X

M-B hints at electric S class

Automotive News reports on how Mercedes-Benz will continue to be able to offer large, luxury cars in an era of increasingly mandated fuel economy.

Automotive News
4 min read
Mercedes-Benz

FRANKFURT--Here's a riddle for luxury automakers: How will big, high-powered cars fit into a world that's greener, more congested, and more tightly regulated than today?

 

Mercedes-Benz rolled out one possible answer here last month with the F125 concept car.

The F125 checks off many of the boxes on automakers' future-think wish list: hydrogen fuel-cell power train, high-priced materials, computer-assisted driving, advanced telematics. So it's tempting to see it as a science project.

But if you listen to Thomas Weber, r&d chief for Mercedes' parent company Daimler, you realize that the F125 addresses a serious concern--the future of Mercedes' S-class vehicle line.

"This is a visionary outlook that's the direction we have to go with large cars," Weber said in an interview at the Frankfurt auto show. In a company statement, Weber said the F125 shows that "the legendary S class will continue into the future."

Significantly, the F125 team peered further ahead than Daimler does with most concepts. Weber said that the company's "research cars" usually show what might happen one generation into the future.

"This research car was built with the perspective of, what does a car in 2025 look like?--more than two generations ahead," Weber said.

Regulatory pressure
That puts Mercedes--and the S class--into a regulatory environment more stringent than today's:

-- By 2025, the corporate average fuel economy requirement in the United States is expected to be 54.5 mpg.

-- And the European Union will have toughened its carbon dioxide emissions limit. The EU is set to impose a corporate average of 130 grams emitted per kilometer driven (7.4 ounces per mile) by 2015, and has set a goal--not yet a law--of 95 grams per kilometer (5.4 oz./mile) by 2020. By contrast, the overall average for vehicles in the EU was 154 g/km (8.7 oz./mile) in 2008, according to ACEA, the European automotive industry association.

Those limits put pressure on makers of large internal-combustion-powered cars such as the S class. The S class encompasses a variety of vehicles, but, as an example, the 2012 S550's U.S. fuel economy ratings are 15 mpg city/25 highway/19 combined. According to a Daimler Web site, CO2 emissions for European S class vehicles range from 149 g/km (8.5 oz./mile)for the S250 CDI Blue Efficiency to more than 300 g/km (17 oz./mile) for AMG performance models.

Daimler has concluded that electric drive must be part of its lineup.

"If zero-emission mobility will be necessary, and that's what we believe, it's clear we have to change to electric mobility," Weber said.

But that poses a problem in satisfying S-class customers, he said. Mercedes believes that S-class owners expect cruising range and power comparable to that of a current diesel-powered car.

"The most important key figure was 1,000, a range up to 1,000 kilometers [621 miles] completely emissions free," he said. "That's what we think will be necessary in 2025."

The choice: Fuel cell
Put those two requirements--electric drive and long range--together, and you get a fuel cell vehicle, in Weber's view. The F125's fuel cell stack drives four electric wheel motors. Daimler decided to make the F125 a hybrid to reproduce the driving characteristics of the current S class, particularly quick starting and acceleration, Weber says.

Where a fuel cell vehicle needs about 10 seconds to start, he says, with the plug-in fuel cell hybrid, "you get exactly the same feeling you know from your car today."

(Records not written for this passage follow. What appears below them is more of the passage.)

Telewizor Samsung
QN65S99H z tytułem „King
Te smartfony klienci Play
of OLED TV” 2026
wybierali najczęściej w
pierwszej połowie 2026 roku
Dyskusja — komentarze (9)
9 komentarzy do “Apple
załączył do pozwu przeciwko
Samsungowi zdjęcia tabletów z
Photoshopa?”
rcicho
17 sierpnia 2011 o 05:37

But to get that feeling, Daimler has built the F125 around unproven technology. The concept replaces the standard cylindrical hydrogen storage tank with a system still in the research stage--using new Kevlar-like material to store hydrogen in the body cavities, increasing onboard hydrogen capacity and range.

The F125 would use another unproven method, a lithium-sulfur battery, to increase energy density. Weber says that battery chemistry probably will debut this decade in smaller applications such as power tools.

"These two technologies are advanced, next-generation technologies, but they are not in the heavens," he said. "It's clear what kinds of technologies we are looking for. We believe as a visionary forecast in 2020, 2025, these kinds of cars are possible."

Tim Urquhart, senior automotive analyst for IHS Global Insight in London, says the F125 shows the industry's uncertainty about how big luxury cars fit into the future.

"It's a real vision of the future," Urquhart said. "Sometimes when an OEM is talking about these things, you take it with a pinch of salt. In this car, I think they are trying to imagine what a vehicle of this type would be like in the long-term future."

Continued interest in fuel cells reflects doubt that lithium ion batteries will ever be able to match the range of a petroleum-powered car, he adds.

"You're not going to get a lithium ion-powered EV with internal combustion engine power and range," Urquhart said. "The chemistry is not going to allow it."